Activity: Each entry is to be retyped exactly as it appears. Leave the images out.

Data section:
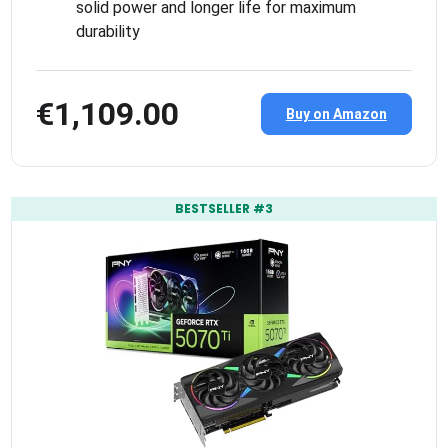
solid power and longer life for maximum
durability
€1,109.00
Buy on Amazon
BESTSELLER #3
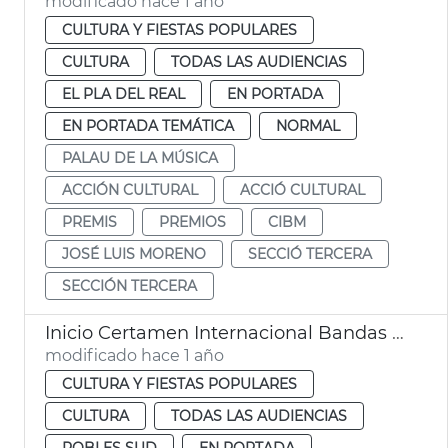
modificado hace 1 año
CULTURA Y FIESTAS POPULARES
CULTURA
TODAS LAS AUDIENCIAS
EL PLA DEL REAL
EN PORTADA
EN PORTADA TEMÁTICA
NORMAL
PALAU DE LA MÚSICA
ACCIÓN CULTURAL
ACCIÓ CULTURAL
PREMIS
PREMIOS
CIBM
JOSÉ LUIS MORENO
SECCIÓ TERCERA
SECCIÓN TERCERA
Inicio Certamen Internacional Bandas Música València
modificado hace 1 año
CULTURA Y FIESTAS POPULARES
CULTURA
TODAS LAS AUDIENCIAS
POBLES SUD
EN PORTADA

Result of the exercise:
solid power and longer life for maximum
durability
€1,109.00
Buy on Amazon
BESTSELLER #3
modificado hace 1 año
CULTURA Y FIESTAS POPULARES
CULTURA
TODAS LAS AUDIENCIAS
EL PLA DEL REAL
EN PORTADA
EN PORTADA TEMÁTICA
NORMAL
PALAU DE LA MÚSICA
ACCIÓN CULTURAL
ACCIÓ CULTURAL
PREMIS
PREMIOS
CIBM
JOSÉ LUIS MORENO
SECCIÓ TERCERA
SECCIÓN TERCERA
Inicio Certamen Internacional Bandas Música València
modificado hace 1 año
CULTURA Y FIESTAS POPULARES
CULTURA
TODAS LAS AUDIENCIAS
POBLES SUD
EN PORTADA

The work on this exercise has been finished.